**WHAT TO WORK ON:** In the records below, find the line with "Дмитрий Слоссер", then retype it and every following line exactly, stopping after the line with "Классификация ана". Leave the pictures out.

**Data records:**
== Segment start ==
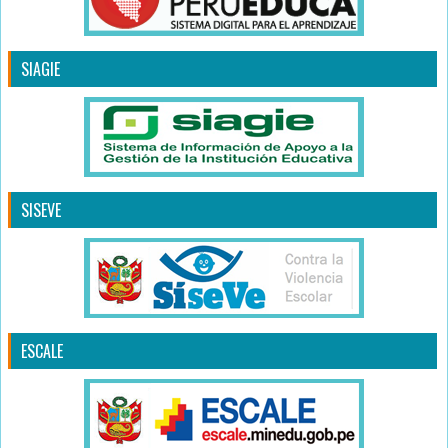
SIAGIE
SISEVE
ESCALE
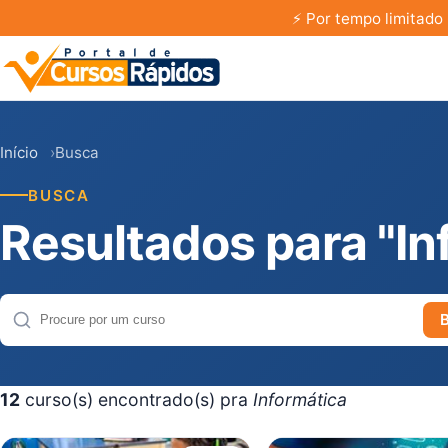
⚡
Por tempo limitado 
Início
Busca
BUSCA
Resultados para "In
Buscar cursos
12
curso(s) encontrado(s) pra
Informática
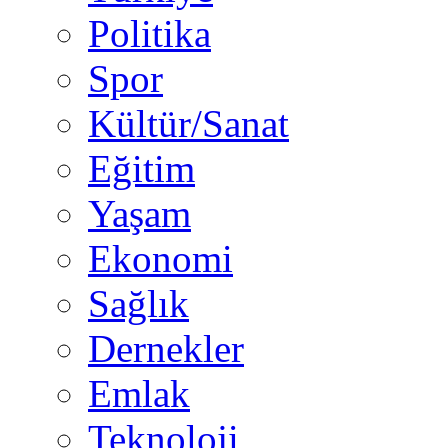
Politika
Spor
Kültür/Sanat
Eğitim
Yaşam
Ekonomi
Sağlık
Dernekler
Emlak
Teknoloji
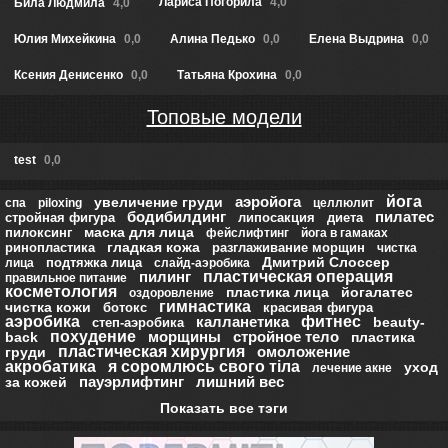
Лариса Погорила
4,0
Била Людмила
4,0
Юлия Михейкина
0,0
Алина Педько
0,0
Елена Выдрина
0,0
Ксения Денисенко
0,0
Татьяна Крохина
0,0
Топовые модели
test
0,0
аэройога
йога
увеличение груди
спа
piloxing
целлюлит
бодибилдинг
пилатес
стройная фигура
липосакция
диета
маска для лица
пилоксинг
фейслифтинг
йога в гамаках
гладкая кожа
ринопластика
разглаживание морщин
чистка
Дмитрий Слоссер
подтяжка лица
лица
слайд-аэробика
пилинг
пластическая операция
правильное питание
косметология
пластика лица
йогалатес
оздоровление
гимнастика
чистка кожи
ботокс
красивая фигура
аэробика
калланетика
фитнес
beauty-
степ-аэробика
похудение
морщины
стройное тело
back
пластика
пластическая хирургия
омоложение
груди
акробатика
я соромлюсь свого тіла
уход
лечение акне
пауэрлифтинг
лишний вес
за кожей
Показать все тэги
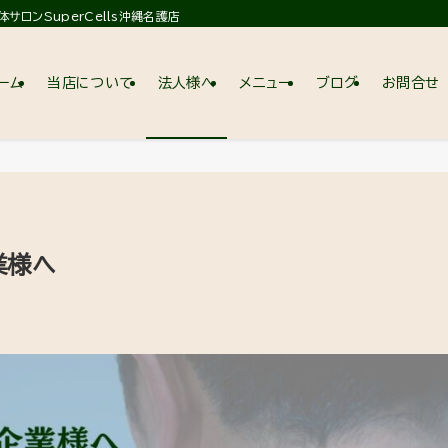
ロンSuperCells沖縄名護店
ーム
当店について
法人様へ
メニュー
ブログ
お問合せ
業様へ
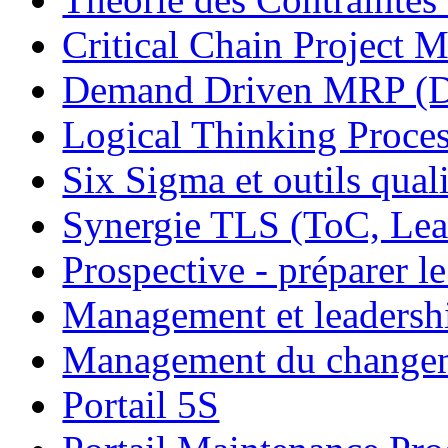
Critical Chain Projec
Demand Driven MRP 
Logical Thinking Proces
Six Sigma et outils quali
Synergie TLS (ToC, Lea
Prospective - préparer le
Management et leadersh
Management du change
Portail 5S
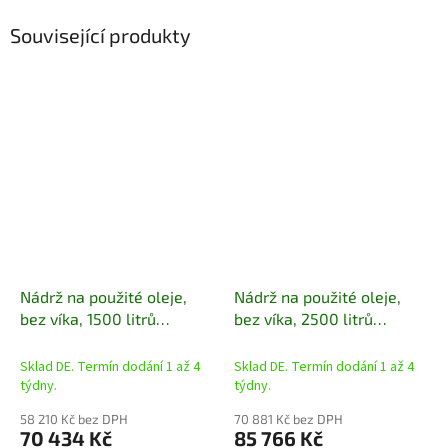
Související produkty
Nádrž na použité oleje,
Nádrž na použité oleje,
bez víka, 1500 litrů
bez víka, 2500 litrů
(vnitřní)
(vnitřní)
Sklad DE. Termín dodání 1 až 4
Sklad DE. Termín dodání 1 až 4
týdny.
týdny.
58 210 Kč bez DPH
70 881 Kč bez DPH
70 434 Kč
85 766 Kč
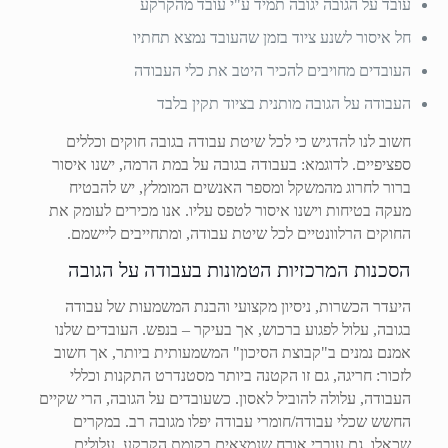
עובד על הגובה יגובה תמיד ע"י עובד מהקרקע
חל איסור לשנע ציוד בזמן שהעובד נמצא תחתיו
העובדים מחויבים להכיר היטב את כלי העבודה
העבודה על הגובה מותנית בציוד תקין בלבד
חשוב לנו להדגיש כי לכל שיטת עבודה בגובה חוקים וכללים
ספציפיים. לדוגמא: בעבודה בגובה על במת הרמה, ישנו איסור
ברור לחרוג מהמשקל ומספר האנשים המומלץ, יש להבטיח
מעקה בטיחות וישנו איסור לטפס עליו. אנו מכירים לעומק את
החוקים הרלוונטיים לכל שיטת עבודה, ומתחייבים ליישמם.
הסכנות המרכזיות הטמונות בעבודה על הגובה
היעדר הכשרות, ניסיון מקצועי והבנת המשמעות של עבודה
בגובה, עלול לפגוע ברכוש, אך בעיקר – בנפש. העובדים שלנו
אמנם נמנים ב"קבוצת הסיכון" המשמעותית ביותר, אך חשוב
לזכור: חריגה, גם זו הקטנה ביותר מסטנדרט התקנות וכללי
העבודה, עלולה להוביל לאסון. כשעובדים על הגובה, הרי שקיים
החשש שכלי עבודה/חומרי עבודה יפלו מגובה רב. במקרים
שכאלו, גם עוברי אורח שנמצאים בקומת הקרקע, עלולים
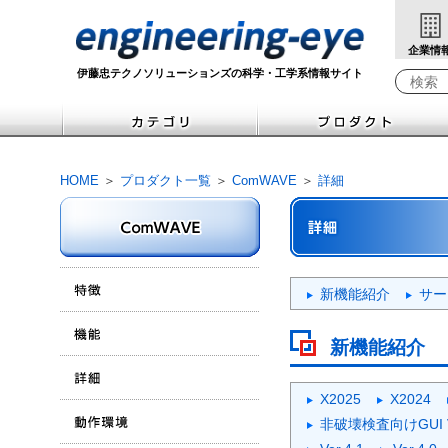
企業情
伊藤忠テクノソリューションズの科学・工学系情報サイト
Write yo
HOME
＞
プロダクト一覧
＞
ComWAVE
＞
詳細
新機能紹介
サー
新機能紹介
X2025
X2024
非破壊検査向けGUI V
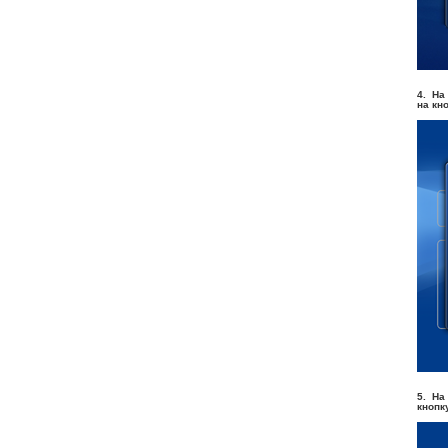
4. На
на кн
5. На
кнопк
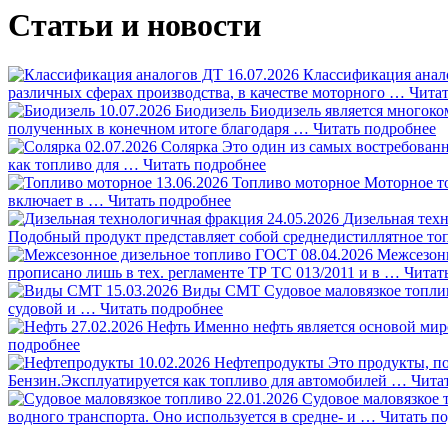
Статьи и новости
16.07.2026
Классификация ана
различных сферах производства, в качестве моторного …
Читат
10.07.2026
Биодизель
Биодизель является многок
полученных в конечном итоге благодаря …
Читать подробнее
02.07.2026
Солярка
Это один из самых востребован
как топливо для …
Читать подробнее
13.06.2026
Топливо моторное
Моторное то
включает в …
Читать подробнее
24.05.2026
Дизельная тех
Подобный продукт представляет собой среднедистиллятное то
08.04.2026
Межсезон
прописано лишь в тех. регламенте ТР ТС 013/2011 и в …
Читат
15.03.2026
Виды СМТ
Судовое маловязкое топли
судовой и …
Читать подробнее
27.02.2026
Нефть
Именно нефть является основой миро
подробнее
10.02.2026
Нефтепродукты
Это продукты, п
Бензин.Эксплуатируется как топливо для автомобилей …
Чита
22.01.2026
Судовое маловязкое
водного транспорта. Оно используется в средне- и …
Читать п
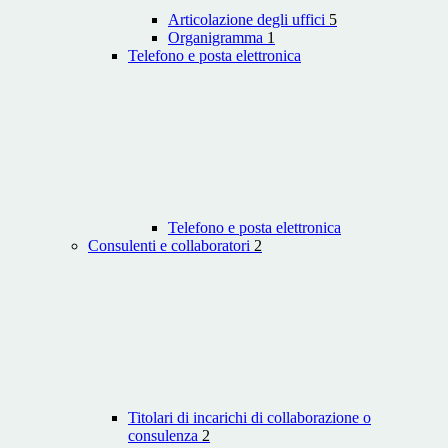
Articolazione degli uffici
5
Organigramma
1
Telefono e posta elettronica
Telefono e posta elettronica
Consulenti e collaboratori
2
Titolari di incarichi di collaborazione o
consulenza
2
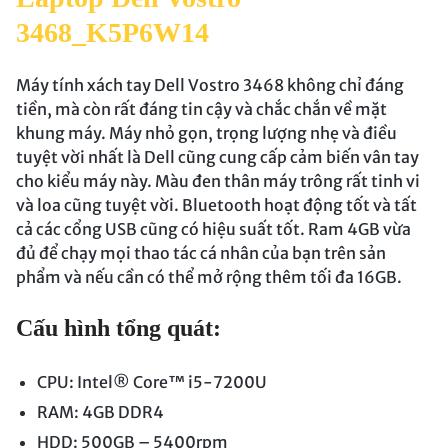
3468_K5P6W14
Máy tính xách tay Dell Vostro 3468 không chỉ đáng
tiền, mà còn rất đáng tin cậy và chắc chắn về mặt
khung máy. Máy nhỏ gọn, trọng lượng nhẹ và điều
tuyệt vời nhất là Dell cũng cung cấp cảm biến vân tay
cho kiểu máy này. Màu đen thân máy trông rất tinh vi
và loa cũng tuyệt vời. Bluetooth hoạt động tốt và tất
cả các cổng USB cũng có hiệu suất tốt. Ram 4GB vừa
đủ để chạy mọi thao tác cá nhân của bạn trên sản
phẩm và nếu cần có thể mở rộng thêm tối đa 16GB.
Cấu hình tổng quát:
CPU: Intel® Core™ i5-7200U
RAM: 4GB DDR4
HDD: 500GB – 5400rpm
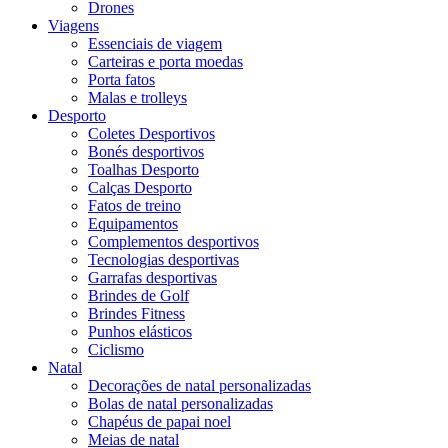
Drones
Viagens
Essenciais de viagem
Carteiras e porta moedas
Porta fatos
Malas e trolleys
Desporto
Coletes Desportivos
Bonés desportivos
Toalhas Desporto
Calças Desporto
Fatos de treino
Equipamentos
Complementos desportivos
Tecnologias desportivas
Garrafas desportivas
Brindes de Golf
Brindes Fitness
Punhos elásticos
Ciclismo
Natal
Decorações de natal personalizadas
Bolas de natal personalizadas
Chapéus de papai noel
Meias de natal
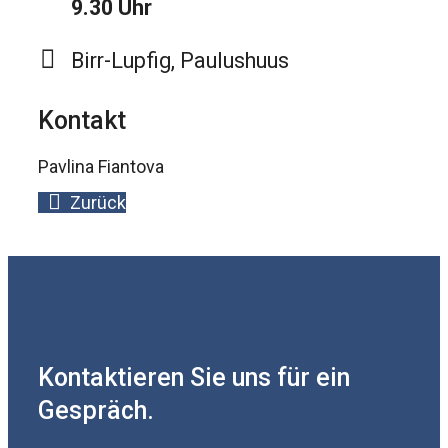
9.30 Uhr
Birr-Lupfig, Paulushuus
Kontakt
Pavlina Fiantova
Zurück
Kontaktieren Sie uns für ein
Gespräch.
== Segment end ==
**RESPONSE AREA:**
Дмитрий Слоссер
подтяжка лица
лица
слайд-аэробика
пилинг
пластическая операция
правильное питание
косметология
пластика лица
йогалатес
оздоровление
гимнастика
чистка кожи
ботокс
красивая фигура
аэробика
калланетика
фитнес
beauty-
степ-аэробика
похудение
морщины
стройное тело
back
пластика
пластическая хирургия
омоложение
груди
акробатика
я соромлюсь свого тіла
уход
лечение акне
пауэрлифтинг
лишний вес
за кожей
Показать все тэги
ロンSuperCells沖縄名護店
ーム
当店について
法人様へ
メニュー
ブログ
お問合せ
業様へ
Critical Chain Projec
Demand Driven MRP 
Logical Thinking Proces
Six Sigma et outils quali
Synergie TLS (ToC, Lea
Prospective - préparer le
Management et leadersh
Management du change
Portail 5S
Související produkty
Nádrž na použité oleje,
Nádrž na použité oleje,
bez víka, 1500 litrů
bez víka, 2500 litrů
(vnitřní)
(vnitřní)
Sklad DE. Termín dodání 1 až 4
Sklad DE. Termín dodání 1 až 4
týdny.
týdny.
58 210 Kč bez DPH
70 881 Kč bez DPH
70 434 Kč
85 766 Kč
עובד על הגובה יגובה תמיד ע"י עובד מהקרקע
חל איסור לשנע ציוד בזמן שהעובד נמצא תחתיו
העובדים מחויבים להכיר היטב את כלי העבודה
העבודה על הגובה מותנית בציוד תקין בלבד
חשוב לנו להדגיש כי לכל שיטת עבודה בגובה חוקים וכללים
ספציפיים. לדוגמא: בעבודה בגובה על במת הרמה, ישנו איסור
ברור לחרוג מהמשקל ומספר האנשים המומלץ, יש להבטיח
מעקה בטיחות וישנו איסור לטפס עליו. אנו מכירים לעומק את
החוקים הרלוונטיים לכל שיטת עבודה, ומתחייבים ליישמם.
הסכנות המרכזיות הטמונות בעבודה על הגובה
היעדר הכשרות, ניסיון מקצועי והבנת המשמעות של עבודה
בגובה, עלול לפגוע ברכוש, אך בעיקר – בנפש. העובדים שלנו
אמנם נמנים ב"קבוצת הסיכון" המשמעותית ביותר, אך חשוב
לזכור: חריגה, גם זו הקטנה ביותר מסטנדרט התקנות וכללי
העבודה, עלולה להוביל לאסון. כשעובדים על הגובה, הרי שקיים
החשש שכלי עבודה/חומרי עבודה יפלו מגובה רב. במקרים
שכאלו, גם עוברי אורח שנמצאים בקומת הקרקע, עלולים
企業情
伊藤忠テクノソリューションズの科学・工学系情報サイト
Write yo
HOME
＞
プロダクト一覧
＞
ComWAVE
＞
詳細
新機能紹介
サー
新機能紹介
X2025
X2024
非破壊検査向けGUI V
4. На
на кн
5. На
кнопк
Статьи и новости
16.07.2026
Классификация ана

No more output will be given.